If the conclusions are true, this is certainly a harbinger of good news for entrepreneurs.  One thing to keep in mind is that we can be up 50% from a bottom (not that we are yet) and still be down a lot from "normal" (whatever that may be) times.  The economy is still shaking out, and what it will look like when a new equilibrium is reached is very unclear. 

 

 

Sometimes small details can create big headaches

One of our partners, Rick Schaul-Yoder tells this story:

 

When you prepare an IRS Form SS-4 to apply for a taxpayer identification number for an entity formed in the United States, you must use a U.S. address on the form.  If you use a non-U.S. address, the IRS will issue a taxpayer identification number that begins with "98".  "98" numbers are issued to non-U.S. entities.  Having a "98" number will cause significant headaches.  If the entity doesn't have its own U.S. address, use a reliable "care of" address in the U.S.

 

Sample headache:  a large London-based investment manager client recently formed a new Delaware limited partnership as an investment fund.  The SS-4 for the Delaware limited partnership was incorrectly filed with a non-U.S. address.  The IRS issued a "98" number.  The fund went to open a brokerage account with JP Morgan, and gave Morgan an IRS Form W-9 using the new taxpayer identification number.  Morgan rejected the Form W-9 because it used the same non-U.S. address. (IRS regulations won't allow brokers to rely on a W-9, as certification of U.S. status, if the W-9 shows a foreign address.)  The client contacted us, and we corrected the address, using a U.S. "care of" address on the Form W-9, but Morgan then asked why the fund had a "foreign" 98 number.  We had to say that the IRS incorrectly issued the 98 number, and we assured Morgan -- ultimately by supplying a certified copy of the Delaware certificate of limited partnership -- that the partnership is indeed a U.S. entity.  Dealing with Morgan took several days, with the client understandably more than a bit concerned because the fund was ready to launch and couldn’t do so without the account being opened.  The client also understandably failed to comprehend why it could take so much effort to prepare a simple, half-page IRS Form W-9 consisting of no more than 3 lines (name, address, identification number) and a signature.

 

More on the state of the VC industry

Bill Gurley in his abovethecrowd.com blog has a fine summary of what is going on with the VC industry and where is it going. I don’t think there are any new thoughts here, but it put a lot together and makes some pretty credible sounding predictions. One prediction is that the VC industry could become half the size it currently is. He says,

the VC industry will shrink in kind. How much will it go down? It is very hard to say. It would not be surprising for many of these funds [the pension funds, endowments and foundations that invest in venture funds] to cut their allocation in the category in half, and as a result, it shouldn’t be surprising for the VC industry to get cut in half also.

Another prediction is that it will take a long time to get there. He says,

The VC industry has low barriers to entry and high barriers to exit. Theoretically, a fund raised in 2008, where all the LPs have no plans to commit to their next fund, may still be doing business in 2018. VC funds have long lives, and the point at which they decide to “not continue” is usually when they go to raise a new fund. This would typically be 3-5 years after they raised their last fund, but could be expanded to 5-7 years in a tough market.

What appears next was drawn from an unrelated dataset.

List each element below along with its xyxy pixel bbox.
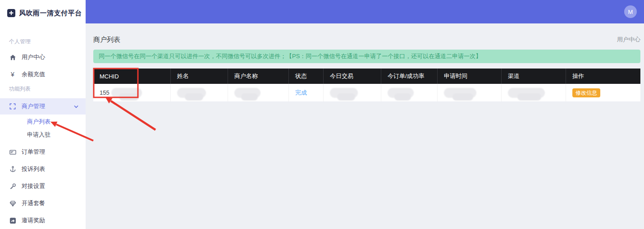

The Bill Gurley says something that I find very counter intuitive. He says that Silicon Valley is not likely to notice much. He says,

How should Silicon Valley think about these changes? It is important to realize that there are approximately 900 active VC firms in the U.S. alone. If that number fell to 450, it is not clear that the average Silicon Valley resident would take much notice.

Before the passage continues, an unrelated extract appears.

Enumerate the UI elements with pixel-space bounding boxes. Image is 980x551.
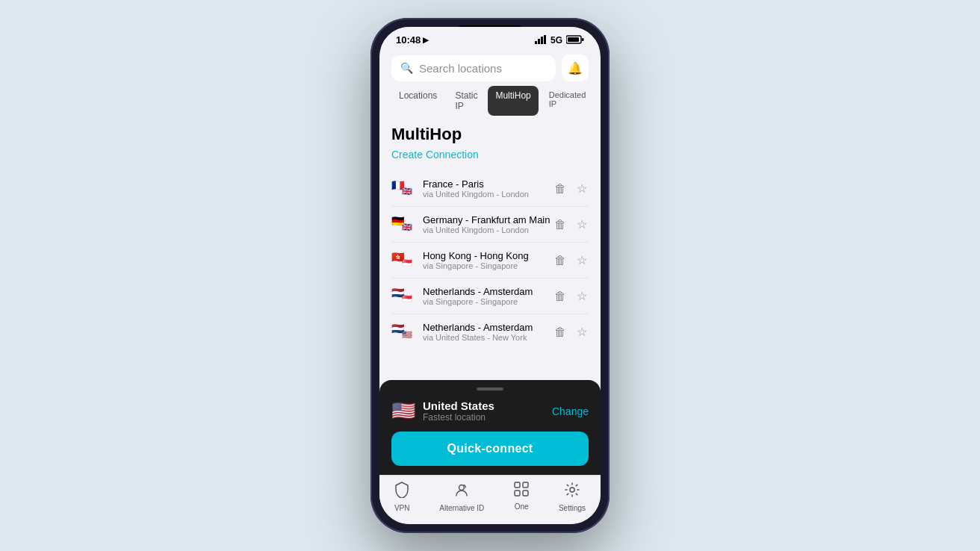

Why this would be the case is not at all clear to me. I would think the more likely outcome, if his analysis is correct, is that there will be a long flat period of low (relative to the recent past) investment in innovation as a result of which the innovation side of the economy will shrink or change.

What I think is that 10 years is way too long for any trend to persist undisturbed in its pure form. Outside events will intervene in unexpected ways.